During this year I learned more about religion and became a devout Muslim at a time when few young men bothered. I often used to attend prayers at Al Aqsa Mosque and to listen to religious lessons. At school I was granted special permission to have access to a meeting room for my noon prayers. I also continued my school social activities and took care of the school library. From the start of the school year I was appointed the class prefect to keep order. We were 23 students of the brightest and most active. We were like a gang of high-spirited kids, playing practical jokes on the teachers and at each other, but we were serious in our studies. I maintained my grades at second place and continued to sit at the back where all the fun was. I would lead protests against unfair school rules, argue politely with an unpopular teacher, relying on my achievements and extra curricular school activities to vouch for me. The worst I did during that year was to organize a protest and request school closure in memory of March 15, 1947, the United Nations decision to partition Palestine. I also tore up a register that the school authority placed in the classroom to record the names of the students who would annoy the teachers. My schoolmates loved the fact that I was the prefect of the class and they didn’t squeal on me. It was months later that I admitted my responsibility for certain actions to one of the teachers. This resulted in receiving my end of year certificate with a note at the bottom stating that my school behavior was unsatisfactory. I was upset, since neither my top grades nor my voluntary work for the school was taken into consideration.
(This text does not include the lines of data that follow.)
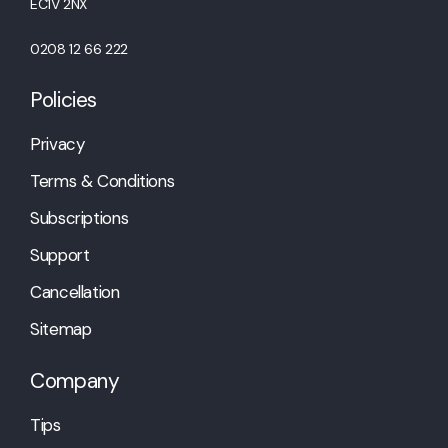
EC1V 2NX
0208 12 66 222
Policies
Privacy
Terms & Conditions
Subscriptions
Support
Cancellation
Sitemap
Company
Tips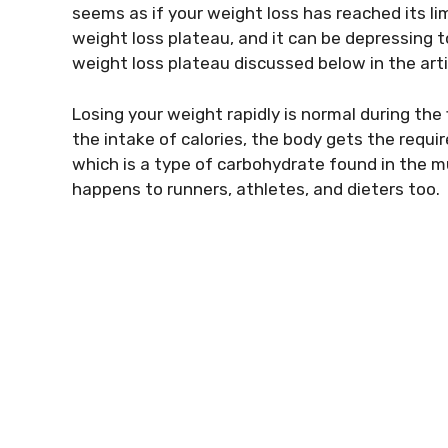
seems as if your weight loss has reached its lim
weight loss plateau, and it can be depressing t
weight loss plateau discussed below in the arti
Losing your weight rapidly is normal during th
the intake of calories, the body gets the require
which is a type of carbohydrate found in the m
happens to runners, athletes, and dieters too.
Academic competition was heavy and healthy. During that year I started a plan to study English and acquired all English science books assigned for the G.C.E. (the London matriculation) from the library and studied them. Then I met up with another schoolmate who was as ambitious as I, and started to compare notes and information.

By midyear, I decided to switch schools and transfer to the American Friends Boys School in a nearby city at Ramallah. It was the only school that taught in English, but I needed money for the tuition. I wrote to my older brother of my plan and he encouraged me, promising to support me. Father never bothered to know of my plans, partly because he trusted me and partly he just couldn’t understand.

I applied to the American Friends Boys School. One of my friends told me of a special liquid that would erase hand-writing without a trace. I used this liquid to erase the comment about my unsatisfactory behavior at the bottom of the certificate to make it presentable. It left a slight yellow smudge.

The school I joined, on a whim and great risk, was a private one catering for the rich kids whose parents were either already in America or wanted their children to prepare for western universities. Most kids were boarding students, snobs, spoiled and dim-witted. I rarely mixed with them except with the few bright ones. Although I maintained my position of respect through my achievements, I couldn’t join them in their social activities or sports since I couldn’t financially afford these pastimes.